[MATERIAL FOR THIS TASK — start]

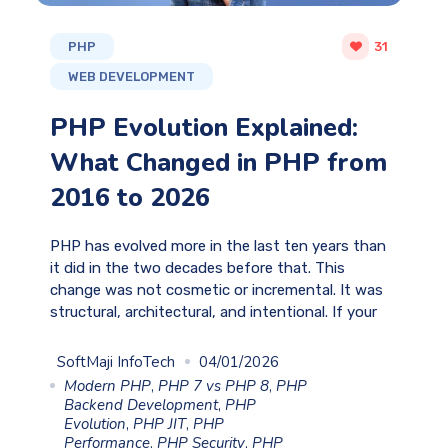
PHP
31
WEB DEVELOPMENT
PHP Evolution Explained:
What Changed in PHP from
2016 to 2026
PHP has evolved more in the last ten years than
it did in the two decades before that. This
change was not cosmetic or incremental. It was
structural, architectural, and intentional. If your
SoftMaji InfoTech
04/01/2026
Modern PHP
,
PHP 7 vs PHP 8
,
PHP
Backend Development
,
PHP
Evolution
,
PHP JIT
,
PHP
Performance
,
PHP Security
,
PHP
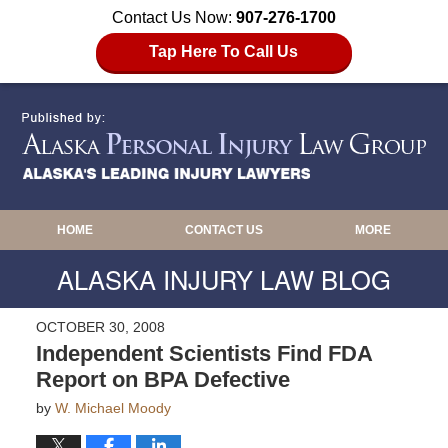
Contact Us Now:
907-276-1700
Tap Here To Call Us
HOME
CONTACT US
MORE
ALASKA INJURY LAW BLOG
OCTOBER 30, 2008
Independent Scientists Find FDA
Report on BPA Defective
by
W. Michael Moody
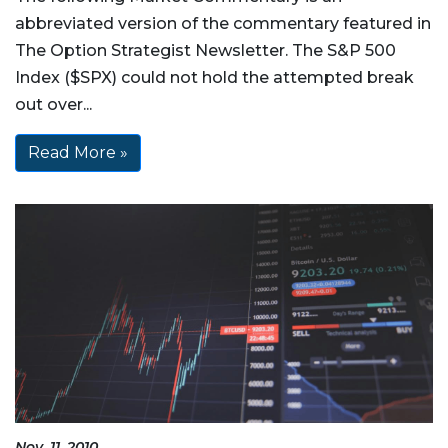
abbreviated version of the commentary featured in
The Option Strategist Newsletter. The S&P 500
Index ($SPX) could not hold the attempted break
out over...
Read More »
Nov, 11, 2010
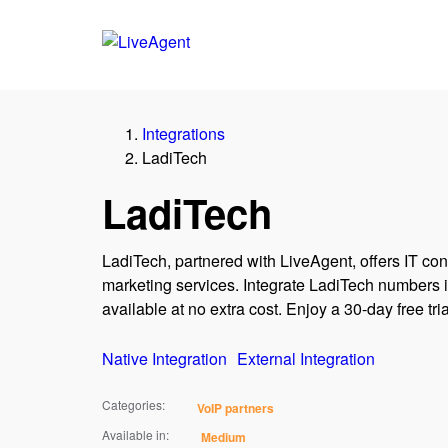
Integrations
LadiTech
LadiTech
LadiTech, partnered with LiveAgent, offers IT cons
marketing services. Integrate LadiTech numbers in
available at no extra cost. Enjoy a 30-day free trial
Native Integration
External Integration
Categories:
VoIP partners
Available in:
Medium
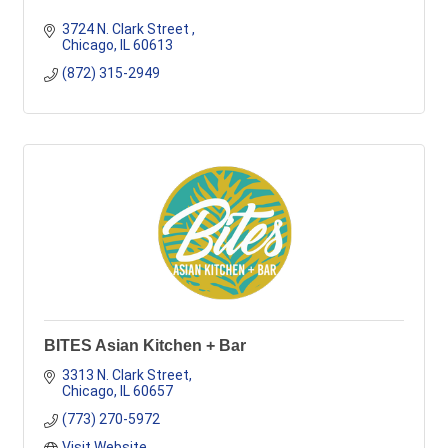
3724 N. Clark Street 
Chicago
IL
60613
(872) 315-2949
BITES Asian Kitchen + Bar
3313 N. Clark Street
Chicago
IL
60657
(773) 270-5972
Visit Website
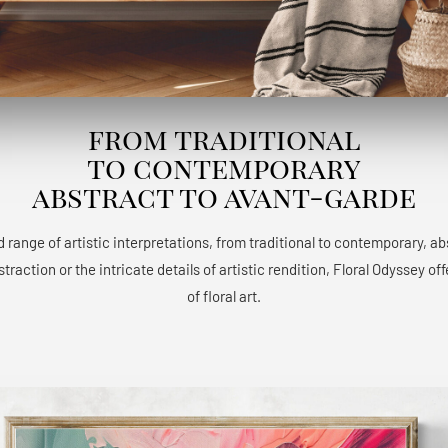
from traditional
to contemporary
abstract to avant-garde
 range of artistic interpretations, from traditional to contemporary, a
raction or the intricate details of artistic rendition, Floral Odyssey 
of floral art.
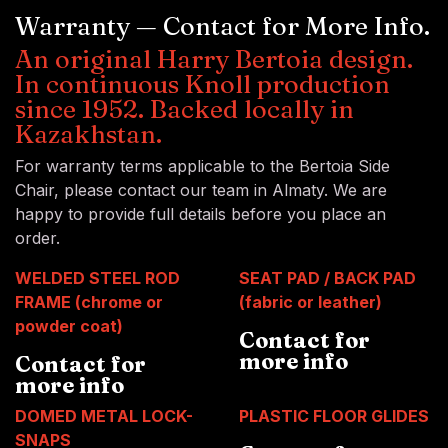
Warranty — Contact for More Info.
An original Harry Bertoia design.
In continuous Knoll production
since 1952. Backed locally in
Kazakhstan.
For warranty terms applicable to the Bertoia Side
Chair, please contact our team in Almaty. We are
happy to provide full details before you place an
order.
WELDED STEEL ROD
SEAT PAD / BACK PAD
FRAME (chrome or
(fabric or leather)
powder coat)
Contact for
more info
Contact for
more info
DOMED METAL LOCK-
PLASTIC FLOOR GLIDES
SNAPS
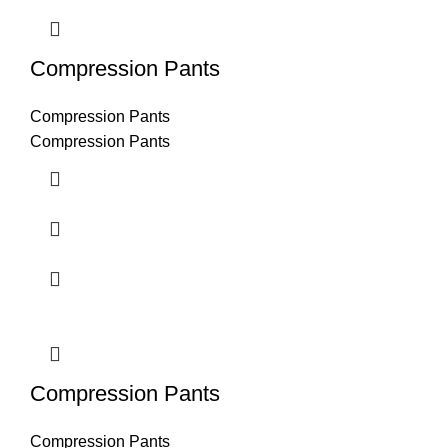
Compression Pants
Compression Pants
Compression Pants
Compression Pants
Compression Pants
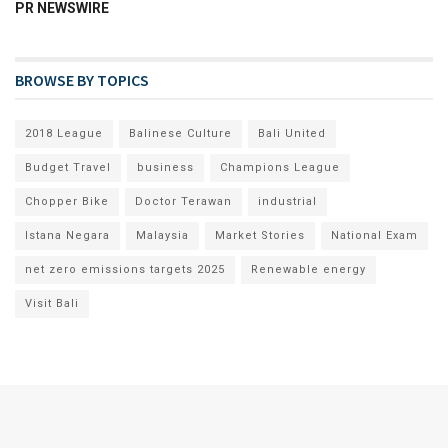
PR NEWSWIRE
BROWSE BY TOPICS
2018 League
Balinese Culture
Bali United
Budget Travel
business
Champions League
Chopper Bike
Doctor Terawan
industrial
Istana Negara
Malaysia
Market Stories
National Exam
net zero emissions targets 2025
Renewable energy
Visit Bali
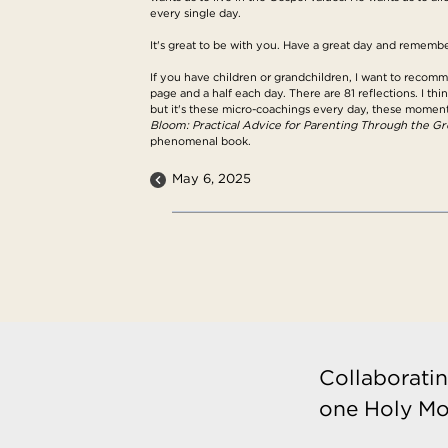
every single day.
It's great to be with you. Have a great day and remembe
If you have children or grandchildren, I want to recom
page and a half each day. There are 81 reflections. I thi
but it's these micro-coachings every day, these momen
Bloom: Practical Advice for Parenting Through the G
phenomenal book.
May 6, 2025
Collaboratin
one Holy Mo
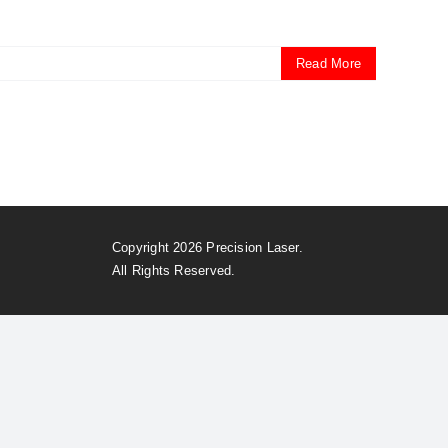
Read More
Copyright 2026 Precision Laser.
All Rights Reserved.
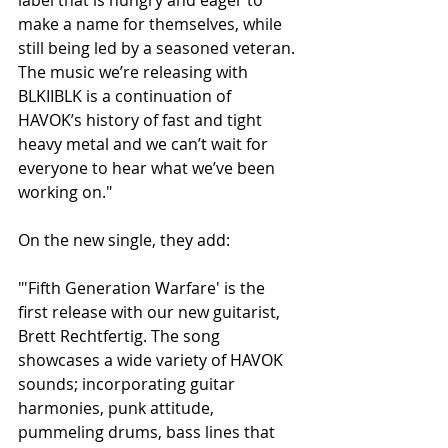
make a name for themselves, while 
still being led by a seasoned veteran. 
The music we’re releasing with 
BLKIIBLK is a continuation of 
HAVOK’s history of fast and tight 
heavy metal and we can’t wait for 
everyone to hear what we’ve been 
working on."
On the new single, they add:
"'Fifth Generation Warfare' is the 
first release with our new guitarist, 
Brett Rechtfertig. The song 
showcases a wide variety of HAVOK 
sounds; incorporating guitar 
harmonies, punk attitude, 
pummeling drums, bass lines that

[MATERIAL FOR THIS TASK — finish]
[MATERIAL FOR THIS TASK — start]

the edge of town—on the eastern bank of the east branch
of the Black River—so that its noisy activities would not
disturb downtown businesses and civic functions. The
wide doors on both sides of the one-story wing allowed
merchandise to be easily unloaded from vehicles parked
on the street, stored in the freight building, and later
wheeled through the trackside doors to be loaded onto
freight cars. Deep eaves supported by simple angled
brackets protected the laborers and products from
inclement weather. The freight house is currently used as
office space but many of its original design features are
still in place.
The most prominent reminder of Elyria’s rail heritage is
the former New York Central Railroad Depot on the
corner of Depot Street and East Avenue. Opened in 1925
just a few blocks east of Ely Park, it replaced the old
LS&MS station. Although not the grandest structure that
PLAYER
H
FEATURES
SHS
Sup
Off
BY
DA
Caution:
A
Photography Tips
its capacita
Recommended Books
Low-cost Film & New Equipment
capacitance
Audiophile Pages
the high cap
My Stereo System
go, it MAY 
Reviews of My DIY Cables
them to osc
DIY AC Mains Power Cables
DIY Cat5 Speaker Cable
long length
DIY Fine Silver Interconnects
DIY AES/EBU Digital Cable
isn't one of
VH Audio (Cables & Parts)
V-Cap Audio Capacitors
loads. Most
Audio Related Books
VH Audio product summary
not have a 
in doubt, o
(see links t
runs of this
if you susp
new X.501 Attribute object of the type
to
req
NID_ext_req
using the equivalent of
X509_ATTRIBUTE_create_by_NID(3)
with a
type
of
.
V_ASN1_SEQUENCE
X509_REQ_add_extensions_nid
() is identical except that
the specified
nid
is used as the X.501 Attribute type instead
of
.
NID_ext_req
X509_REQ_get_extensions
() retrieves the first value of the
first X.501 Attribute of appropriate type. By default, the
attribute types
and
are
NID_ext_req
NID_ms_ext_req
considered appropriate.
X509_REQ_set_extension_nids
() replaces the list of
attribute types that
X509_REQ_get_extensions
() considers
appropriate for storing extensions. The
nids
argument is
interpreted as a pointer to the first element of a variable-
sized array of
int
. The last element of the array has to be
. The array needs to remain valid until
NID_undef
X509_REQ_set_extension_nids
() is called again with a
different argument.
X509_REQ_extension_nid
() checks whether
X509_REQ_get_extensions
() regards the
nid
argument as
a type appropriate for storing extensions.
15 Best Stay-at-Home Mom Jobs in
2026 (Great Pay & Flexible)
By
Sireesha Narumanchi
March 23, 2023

[MATERIAL FOR THIS TASK — finish]
[MATERIAL FOR THIS TASK — start]

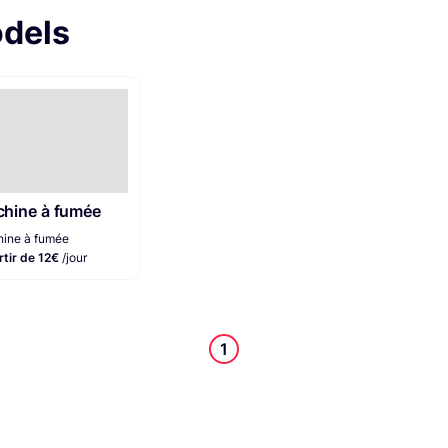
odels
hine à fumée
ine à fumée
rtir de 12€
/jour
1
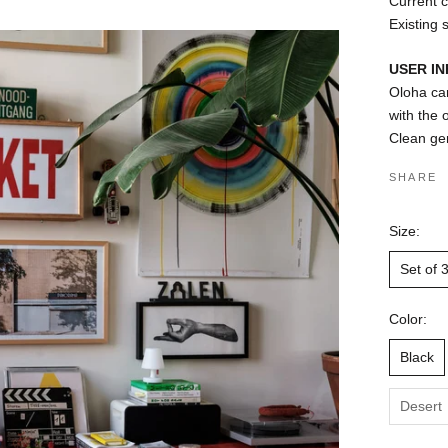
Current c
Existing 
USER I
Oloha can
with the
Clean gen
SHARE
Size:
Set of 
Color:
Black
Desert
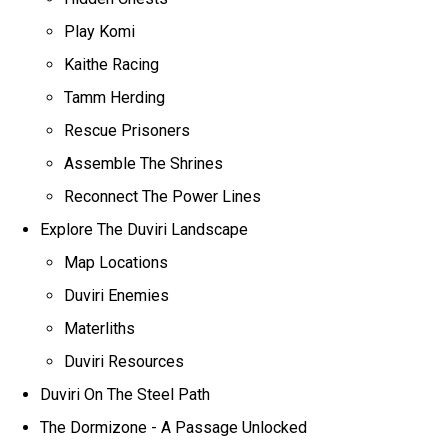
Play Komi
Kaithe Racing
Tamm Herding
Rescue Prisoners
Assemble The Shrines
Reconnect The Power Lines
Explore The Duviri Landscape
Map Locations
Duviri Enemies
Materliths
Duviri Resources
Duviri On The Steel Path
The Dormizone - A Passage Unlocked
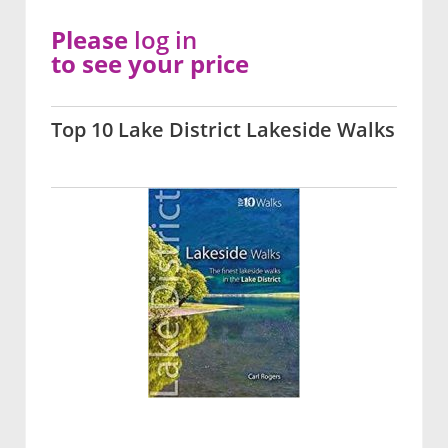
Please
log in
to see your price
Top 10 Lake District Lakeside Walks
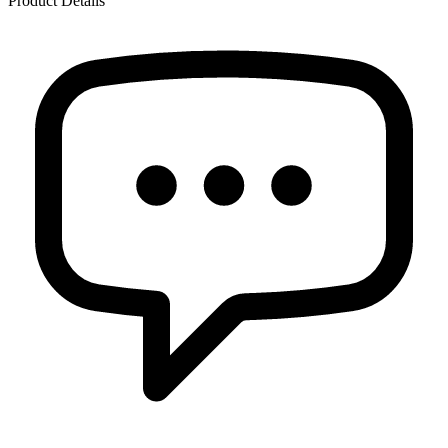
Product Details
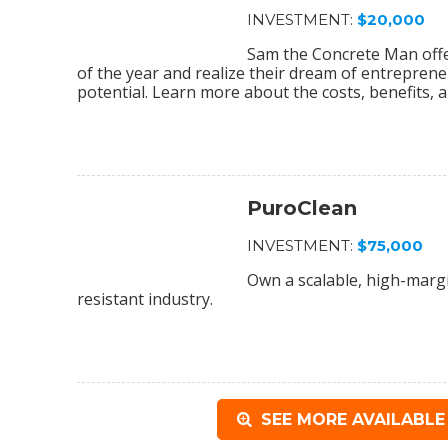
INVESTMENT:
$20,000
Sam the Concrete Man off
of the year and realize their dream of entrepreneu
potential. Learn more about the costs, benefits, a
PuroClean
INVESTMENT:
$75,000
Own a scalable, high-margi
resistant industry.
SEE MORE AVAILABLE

[MATERIAL FOR THIS TASK — finish]

PROBLEM REQUIREMENTS:
Pictures excluded, transcribe the listing above exactly from the line with "Product Details" through the line with "SEE MORE AVAILABLE", and no further.

YOUR RESPONSE:
Product Details
INVESTMENT:
$20,000
Sam the Concrete Man off
of the year and realize their dream of entrepreneu
potential. Learn more about the costs, benefits, a
PuroClean
INVESTMENT:
$75,000
Own a scalable, high-margi
resistant industry.
SEE MORE AVAILABLE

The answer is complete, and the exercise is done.